PAEP/PP14/glycodelin regulates the functions of spermatozoa during fertilization in a glycosylation dependent manner. The various glycoforms of PAEP have different, sometimes even opposite, biological actions at different phases of the fertilization process. Seminal fluid glycodelin-S binds to the sperm head and inhibits premature capacitation. In the female reproductive tract, spermatozoa come into contact with various PAEP glycoforms, that modulate sperm function, e.g., by preventing premature, progesterone-induced acrosome reaction (glycodelin-F). Glycodelin-A inhibits binding of spermatozoa to the zona pellucida, whereas another glycoform (glycodelin-C) stimulates the same. All these actions are glycosylation-dependent.
PAEP also regulates immune cell functions, which too are, at least in part, regulated by glycosylation. Different PAEP glycoforms contain diverse bi-, tri-, and tetra-antennary complex-type glycans with varying levels of fucose and sialic acid substitution. Glycodelin-A and -F are the most heavily sialylated and inhibit cell proliferation, induce cell death, and suppress interleukin-2 secretion of Jurkat cells and peripheral blood mononuclear cells. No such immunosuppressive effect has been observed for glycodelin-C and -S carrying less or no sialic acids, or for desialylated glycodelin-A and -F. By its immunosuppressive properties one of the PAEP glycoforms (glycodelin-A) may contribute to immunotolerance at the fetomaternal interface and prevent rejection of the fetal semi-allograft.
In early pregnancy, glycodelin-A restrains inappropriate invasion of extravillous cytotrophoblasts by suppressing activity of some key metalloproteinases. In breast and endometrial cancer cell lines, PAEP has been found to revert the malignant phenotype in vitro by inducing morphological differentiation and specific gene expression changes. In a preclinical mouse model, transgenic PAEP expression in breast cancer cells has reduced tumor growth.

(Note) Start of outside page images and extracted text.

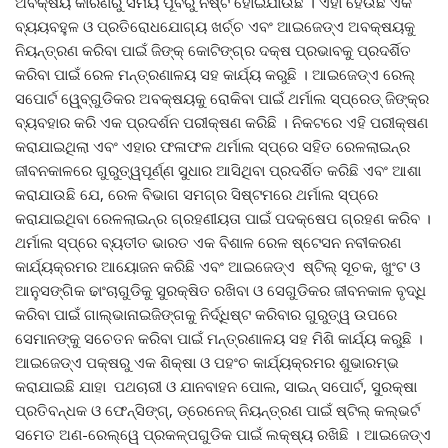
ଅବକ୍ଷୟ କାରଣରୁ ସମୟ ପୂର୍ବରୁ ନଷ୍ଟ ହୋଇଯାଉଛି । ଏହା ହେଉଛି ଏକ
ବ୍ୟୟବହୁଳ ଓ ପ୍ରତିରୋଧଯୋଗ୍ୟ ଖର୍ଚ୍ଚ ଏବଂ ଆଇଜେଡ୍‌ଏ ଅବକ୍ଷୟକୁ
ନିୟନ୍ତ୍ରଣ କରିବା ପାଇଁ ଜିଙ୍କ୍ କୋଟିଙ୍ଗ୍‌ର ଦକ୍ଷ ପ୍ରଭାବକୁ ପ୍ରଦର୍ଶିତ
କରିବା ପାଇଁ ରେଳ ମନ୍ତ୍ରଣାଳୟ ସହ କାର୍ଯ୍ୟ କରୁଛି । ଆଇଜେଡ୍‌ଏ ରେଲ୍
ସପୋର୍ଟ ୱେ୍‌ବ୍‌ଗୁଡିକର ଅବକ୍ଷୟକୁ ରୋକିବା ପାଇଁ ଥର୍ମାଲ ସ୍ପ୍ରେଡ୍ ଜିଙ୍କ୍‌ର
ବ୍ୟବହାର କରି ଏକ ପ୍ରଦର୍ଶନ ପରୀକ୍ଷଣ କରିଛି । ନିକଟରେ ଏହି ପରୀକ୍ଷଣ
କରାଯାଇଥିଲା ଏବଂ ଏହାର ଫଳାଫଳ ଥର୍ମାଲ ସ୍ପ୍ରେ ସହିତ ରେଳଲାଇନ୍‌ର
ଜୀବନକାଳରେ ଗୁରୁତ୍ୱପୂର୍ଣ୍ଣ ସୁଧାର ଆସିଥିବା ପ୍ରଦର୍ଶିତ କରିଛି ଏବଂ ଆଶା
କରାଯାଉଛି ଯେ, ରେଳ ବିଭାଗ ସମଗ୍ର ସିଷ୍ଟମରେ ଥର୍ମାଲ ସ୍ପ୍ରେ
କରାଯାଇଥିବା ରେଳଲାଇନ୍‌ର ଗ୍ରହଣୀୟତା ପାଇଁ ପଦକ୍ଷେପ ଗ୍ରହଣ କରିବ ।
ଥର୍ମାଲ ସ୍ପ୍ରେ ବ୍ୟତୀତ ଭାରତ ଏକ ବିଶାଳ ରେଳ ଷ୍ଟେସନ ନବୀକରଣ
କାର୍ଯ୍ୟକ୍ରମର ଆୟୋଜନ କରିଛି ଏବଂ ଆଇଜେଡ୍‌ଏ ଷ୍ଟିଲ୍ ସୂଚକ, ଖୁଂଟ ଓ
ଆନୁସଙ୍ଗିକ ଢାଂଚାଗୁଡିକୁ ସୁରକ୍ଷିତ ରଖିବା ଓ ସେଗୁଡିକର ଜୀବନକାଳ ବୃଦ୍ଧି
କରିବା ପାଇଁ ଗାଲ୍‌ଭାନାଇଜିଙ୍ଗକୁ ନିର୍ଦ୍ଧିଷ୍ଟ କରିବାର ଗୁରୁତ୍ୱ ଉପରେ
ସେମାନଙ୍କୁ ସଚେତନ କରିବା ପାଇଁ ମନ୍ତ୍ରଣାଳୟ ସହ ମିଶି କାର୍ଯ୍ୟ କରୁଛି ।
ଆଇଜେଡ୍‌ଏ ପକ୍ଷରୁ ଏକ ଶିକ୍ଷା ଓ ପହଂଚ କାର୍ଯ୍ୟକ୍ରମର ଶୁଭାରମ୍ଭ
କରାଯାଇଛି ଯାହା ପଥଚାରୀ ଓ ଯାନବାହନ ପୋଲ, ସାଇନ୍ ସପୋର୍ଟ, ସୁରକ୍ଷା
ପ୍ରତିବନ୍ଧକ ଓ ଫେନ୍ସିଙ୍ଗ୍‌, ଡ୍ରେନେଜ୍ ନିୟନ୍ତ୍ରଣ ପାଇଁ ଷ୍ଟିଲ୍ କଲ୍‌ଭର୍ଟ
ସମେତ ଅଣ-ରେଲ୍‌ୱେ ପ୍ରକଳ୍ପଗୁଡିକ ପାଇଁ ଲକ୍ଷ୍ୟ ରଖିଛି । ଆଇଜେଡ୍‌ଏ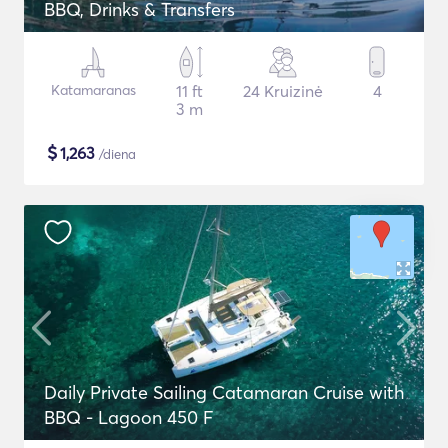
BBQ, Drinks & Transfers
Katamaranas
11 ft
24 Kruizinė
4
3 m
$
1,263
/diena
Daily Private Sailing Catamaran Cruise with
BBQ - Lagoon 450 F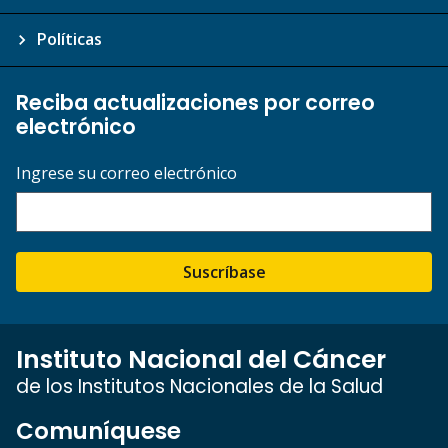
Políticas
Reciba actualizaciones por correo
electrónico
Ingrese su correo electrónico
Suscríbase
Instituto Nacional del Cáncer
de los Institutos Nacionales de la Salud
Comuníquese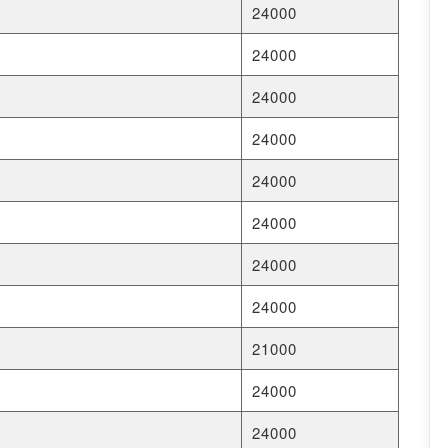
24000
24000
24000
24000
24000
24000
24000
24000
21000
24000
24000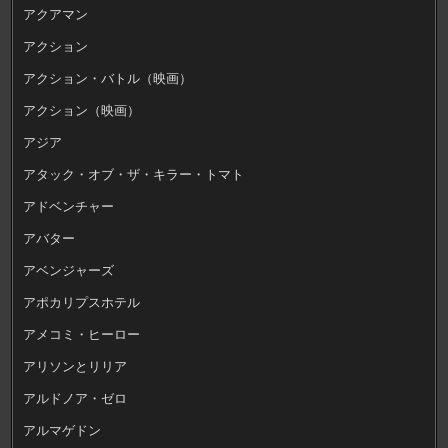
アクアマン
アクション
アクション・バトル（映画）
アクション（映画）
アジア
アタック・オブ・ザ・キラー・トマト
アドベンチャー
アバター
アベンジャーズ
アポカリプスホテル
アメコミ・ヒーロー
アリソンとリリア
アルドノア・ゼロ
アルマゲドン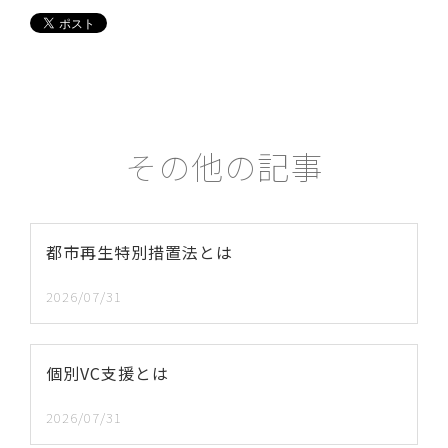
その他の記事
都市再生特別措置法とは
2026/07/31
個別VC支援とは
2026/07/31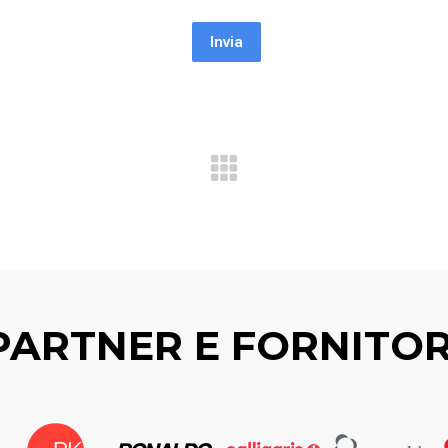
Invia
PARTNER E FORNITOR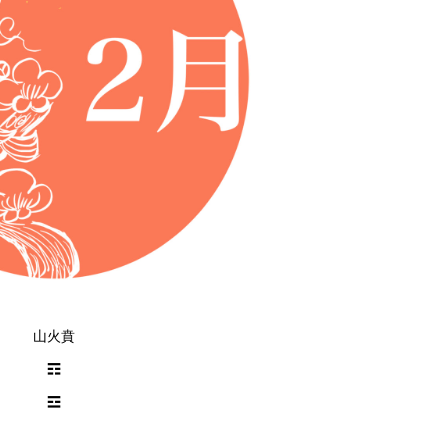
山火賁
☶
☲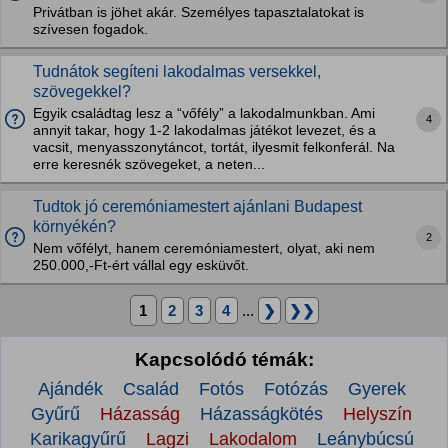
Privátban is jöhet akár. Személyes tapasztalatokat is
szívesen fogadok.
Tudnátok segíteni lakodalmas versekkel,
szövegekkel?
Egyik családtag lesz a “vőfély” a lakodalmunkban. Ami
4
annyit takar, hogy 1-2 lakodalmas játékot levezet, és a
vacsit, menyasszonytáncot, tortát, ilyesmit felkonferál. Na
erre keresnék szövegeket, a neten...
Tudtok jó ceremóniamestert ajánlani Budapest
környékén?
2
Nem vőfélyt, hanem ceremóniamestert, olyat, aki nem
250.000,-Ft-ért vállal egy esküvőt.
1
2
3
4
...
❯
❯❯
Kapcsolódó témák:
Ajándék
Család
Fotós
Fotózás
Gyerek
Gyűrű
Házasság
Házasságkötés
Helyszín
Karikagyűrű
Lagzi
Lakodalom
Leánybúcsú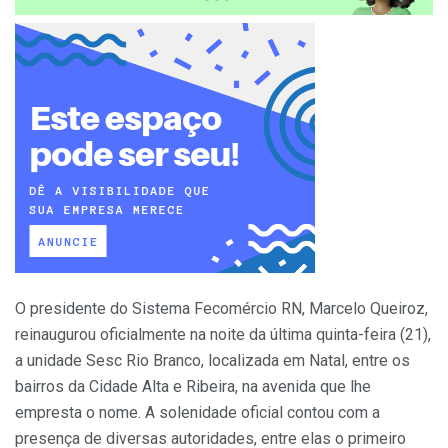
O presidente do Sistema
Fecomércio
RN, Marcelo Queiroz,
reinaugurou oficialmente na noite da última quinta-feira (21),
a unidade Sesc Rio Branco, localizada em Natal, entre os
bairros da Cidade Alta e Ribeira, na avenida que lhe
empresta o nome. A solenidade oficial contou com a
presença de diversas autoridades, entre elas o primeiro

Most lipocalins do not share high sequence similarity, but they are likely to be homologous.
Functional PAEP gene has been found in higher primates. Beta-lactoglobulins represent orthologs of PAEP, but they are likely to be functionally different from human PAEP, not least because of their differences in glycosylation. No convincing evidence of a PAEP ortholog in mouse or rat has been reported.

NCBI SNP database reports 128 PAEP SNPs (Homo sapiens, 13 September 2010). Also HinfI restriction enzyme polymorphism has been reported in Finnish population with 5% frequency for allele A1 and 95% frequency for allele A2. No disease associations for mutations have been described.